Benefits may only be claimed when:

(a) a service has been performed and a clinical record of the service has been made;

(b) a significant consultation or examination procedure has been carried out;

(c) the service has involved the personal attendance of both the patient and the optometrist; and

(d) the service is "clinically relevant" (as defined in the Health Insurance Act 1973).

Where Medicare benefits are not payable

Medicare benefits may not be claimed for attendances for:

(a) delivery, dispensing, adjustment or repairs of visual aids;

(b) filling of prescriptions written by other practitioners.

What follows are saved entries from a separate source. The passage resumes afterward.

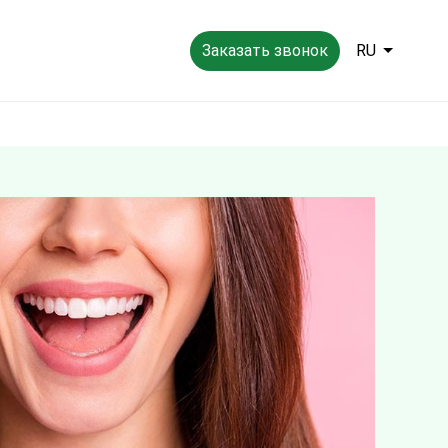
Заказать звонок
RU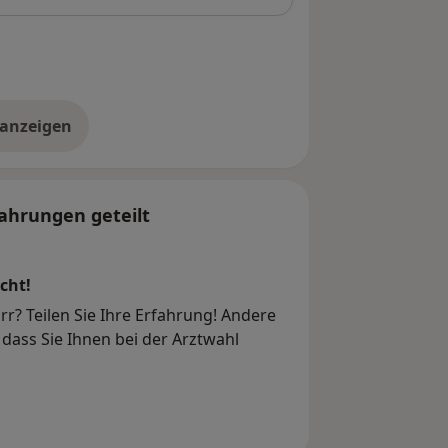
 anzeigen
er die Adresse
ahrungen geteilt
cht!
r? Teilen Sie Ihre Erfahrung! Andere
dass Sie Ihnen bei der Arztwahl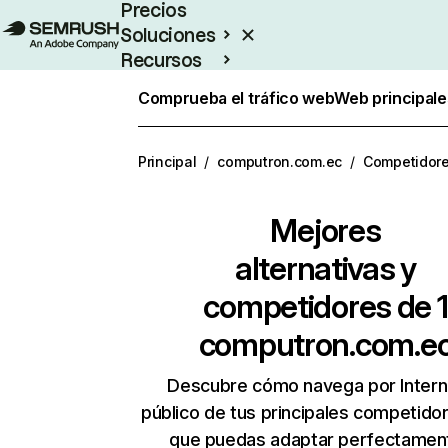
Precios
Soluciones
Recursos
Empresas
Comprueba el tráfico web
Web principale
Principal
/
computron.com.ec
/
Competidor
Mejores
alternativas y
competidores de 1
computron.com.e
Descubre cómo navega por Intern
público de tus principales competido
que puedas adaptar perfectament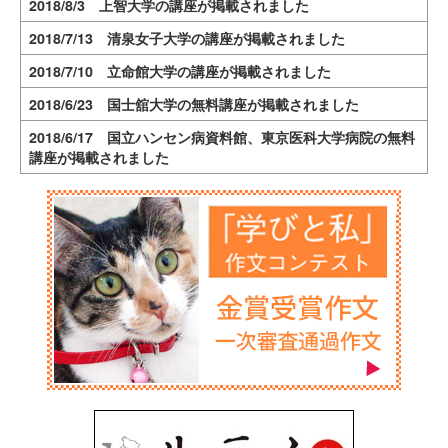
2018/8/3 上智大学の講座が掲載されました
2018/7/13 清泉女子大学の講座が掲載されました
2018/7/10 立命館大学の講座が掲載されました
2018/6/23 国士舘大学の無料講座が掲載されました
2018/6/17 国立ハンセン病資料館、東京医科大学病院の無料
講座が掲載されました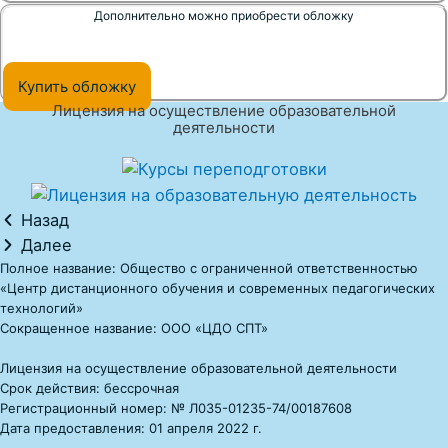
Дополнительно можно приобрести обложку
Купить обложку
Лицензия на осуществление образовательной
деятельности
Назад
Далее
Полное название: Общество с ограниченной ответственностью
«Центр дистанционного обучения и современных педагогических
технологий»
Сокращенное название: ООО «ЦДО СПТ»
Лицензия на осуществление образовательной деятельности
Срок действия: бессрочная
Регистрационный номер: № Л035-01235-74/00187608
Дата предоставления: 01 апреля 2022 г.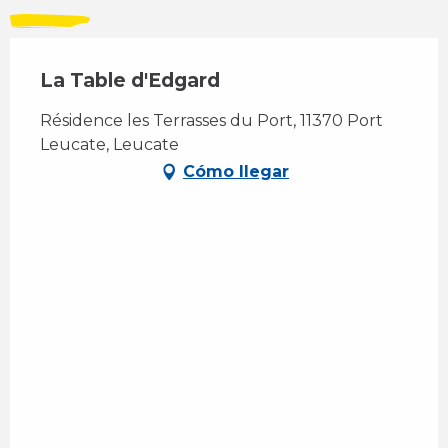
La Table d'Edgard
Résidence les Terrasses du Port, 11370 Port
Leucate, Leucate
Cómo llegar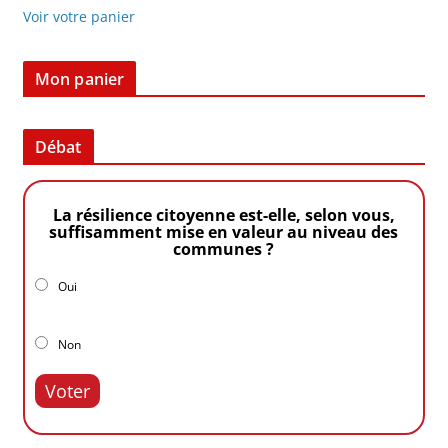
Voir votre panier
Mon panier
Débat
La résilience citoyenne est-elle, selon vous,
suffisamment mise en valeur au niveau des
communes ?
Oui
Non
Voter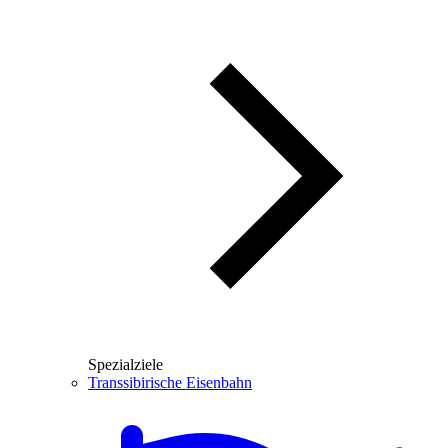
Spezialziele
Transsibirische Eisenbahn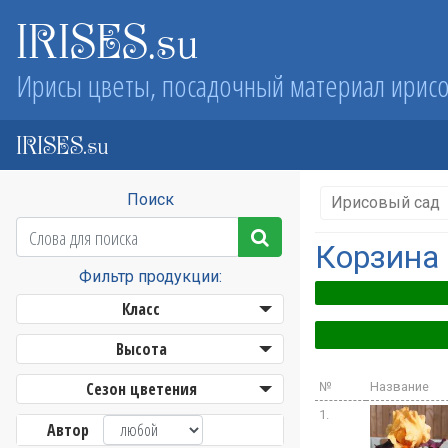
IRISES.su
Ирисы цветы, посадочный материал ирис
IRISES.su
Поиск
Ирисовый сад
Корзина
Фильтр продукции:
Класс
Высота
Сезон цветения
№
Название
1.
Автор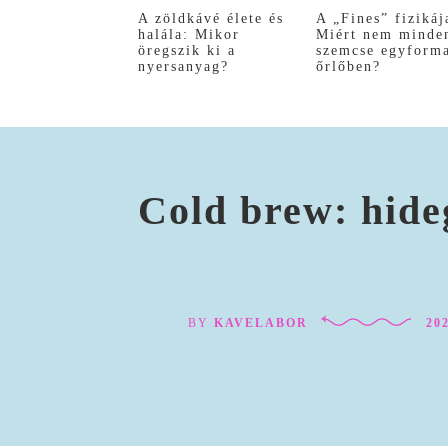
A zöldkávé élete és
A „Fines” fizikáj
halála: Mikor
Miért nem minde
öregszik ki a
szemcse egyform
nyersanyag?
őrlőben?
Cold brew: hideg
BY
KAVELABOR
202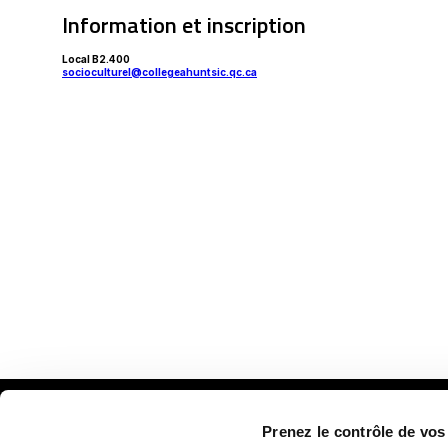
Information et inscription
Local B2.400
socioculturel@collegeahuntsic.qc.ca
Prenez le contrôle de vo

Benefits are not payable for optometry services associated with:

(a) cosmetic surgery;

(b) refractive surgery;

(c) tests for fitness to undertake sporting, leisure or vocational activities;

(d) compulsory examinations or tests to obtain any commercial licence (e.g. flying or driving);

(e) entrance to schools or other educational facilities;

(f) compulsory examinations for admissions to aged care facilities; and

(g) vision screening.

Medicare benefits are not payable for services in the following circumstances:

(a) where the expenses for the service are paid or payable to a recognised (public) hospital;

(b) an attendance on behalf of teaching institutions on patients of supervised students of optometry; and

(c) where the service is not "clinically relevant" (as defined in the Health Insurance Act 1973).

Unless the Minister otherwise directs, a benefit is not payable in respect of an optometric service where:

(a) the service has been rendered by or on behalf of, or under an arrangement with, the Commonwealth, a State or a local governing body or an authority established by a law of the Commonwealth, a law of a State or a law of an internal Territory; or

(b) the service was rendered in one or more of the following circumstances –

(i) the employer arranges or requests the consultation;

(ii) the results are provided to the employer by the optometrist;

(iii) the employer requires that the employee have their eyes examined;

(iv) the account for the consultation is sent to the employer; or

(v)  the consultation takes place at the patient's workplace or in a mobile consulting room at the patient's workplace.

Services rendered to an optometrist's dependants, employer or practice partner or dependants

The optometrist agrees not to submit an account or claim for services rendered to any dependants of the optometrist, to his or her employer or practice partner or any dependants of the employer or partner

A 'dependant' person is a spouse or a child. The following provides definitions of these dependant persons:

a spouse, in relation to a dependant person means:

(a) a person who is legally married to, and is not living, on a permanent basis, separately and apart from, that person; and

(b) a de facto spouse of that person.

a child, in relation to a dependant person means:

(a) a child under the age of 16 years who is in the custody, care and control of the person or the spouse of the person; and

(b) a person who:

(i) has attained the age of 16 years who is in the custody, care and control of the person of the spouse of the person; or

(ii) is receiving full time education at a school, college or university; and

(iii) is not being paid a disability support pension under the Social Security Act 1991; and

(iv) is wholly or substantially dependent on the person or on the spouse of the person

O.5. SCHEDULE FEES AND MEDICARE BENEFITS

Medicare benefits are based on fees determined for each optometrical service. The services provided by optometrists which attract benefits are set out in the Health Insurance (General Medical Services Table) Regulations (as amended).

If the fee is greater than the Medicare benefit, optometrists are to inform the patient of the Medicare benefit payable for the item at the time of the consultation and that the additional fee will not attract benefits.

Medicare benefits are payable at 85% of the Schedule fee for services rendered.